INFORMATION GIVEN Block Start
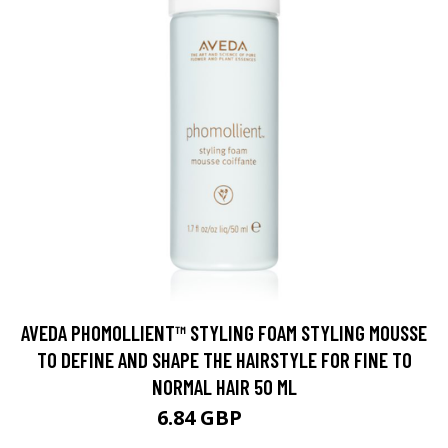
AVEDA PHOMOLLIENT™ STYLING FOAM STYLING MOUSSE
TO DEFINE AND SHAPE THE HAIRSTYLE FOR FINE TO
NORMAL HAIR 50 ML
6.84 GBP
7.6 GBP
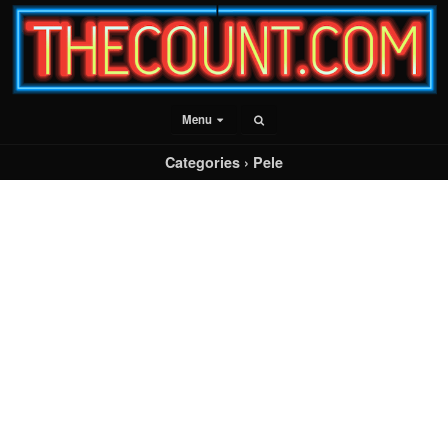
Menu
Categories ›
Pele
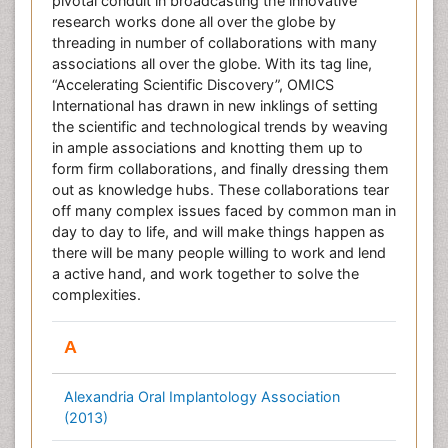
pivotal conduit in broadcasting the innovative
research works done all over the globe by
threading in number of collaborations with many
associations all over the globe. With its tag line,
“Accelerating Scientific Discovery”, OMICS
International has drawn in new inklings of setting
the scientific and technological trends by weaving
in ample associations and knotting them up to
form firm collaborations, and finally dressing them
out as knowledge hubs. These collaborations tear
off many complex issues faced by common man in
day to day to life, and will make things happen as
there will be many people willing to work and lend
a active hand, and work together to solve the
complexities.
A
Alexandria Oral Implantology Association
(2013)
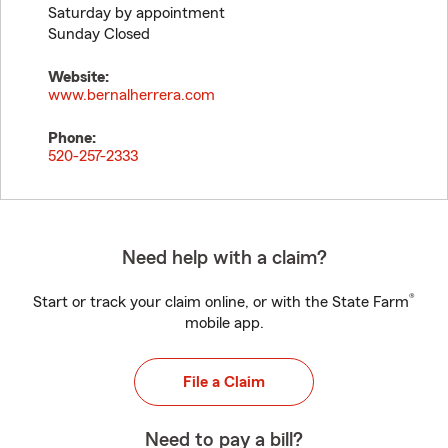
Saturday by appointment
Sunday Closed
Website:
www.bernalherrera.com
Phone:
520-257-2333
Need help with a claim?
®
Start or track your claim online, or with the State Farm
mobile app.
File a Claim
Need to pay a bill?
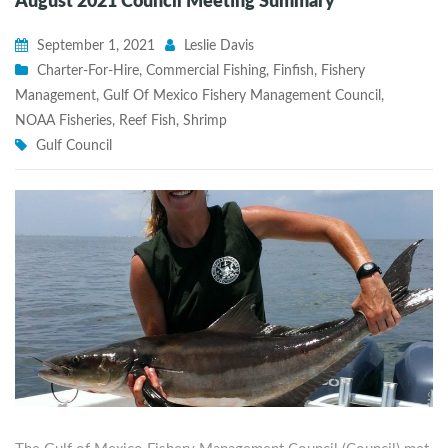
August 2021 Council Meeting Summary
September 1, 2021
Leslie Davis
Charter-For-Hire
,
Commercial Fishing
,
Finfish
,
Fishery
Management
,
Gulf Of Mexico Fishery Management Council
,
NOAA Fisheries
,
Reef Fish
,
Shrimp
Gulf Council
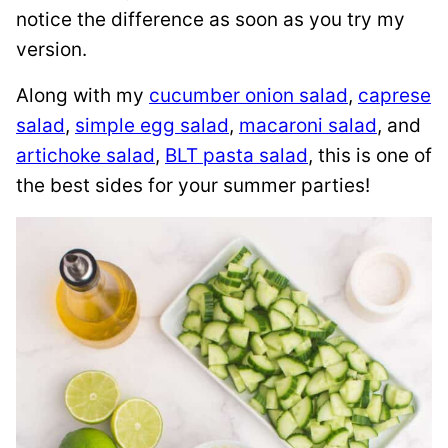
notice the difference as soon as you try my
version.
Along with my
cucumber onion salad
,
caprese
salad
,
simple egg salad
,
macaroni salad
, and
artichoke salad
,
BLT pasta salad
, this is one of
the best sides for your summer parties!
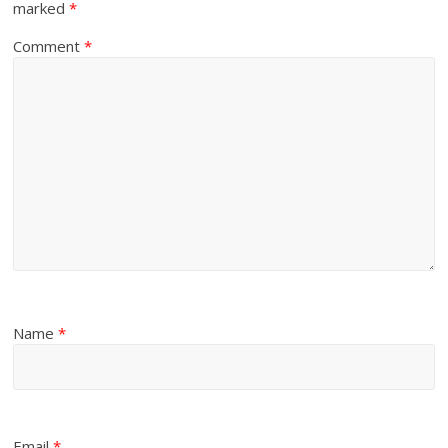
marked
*
Comment
*
Name
*
Email
*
INFORMATION GIVEN Block End
WHAT THE TASK REQUIRES:
Every line from the one containing "Along with my" to the final line of the records must be transcribed exactly, both ends included, with the pictures left out.

SOLUTION FOR THIS TASK:
Along with my
cucumber onion salad
,
caprese
salad
,
simple egg salad
,
macaroni salad
, and
artichoke salad
,
BLT pasta salad
, this is one of
the best sides for your summer parties!
marked
*
Comment
*
Name
*
Email
*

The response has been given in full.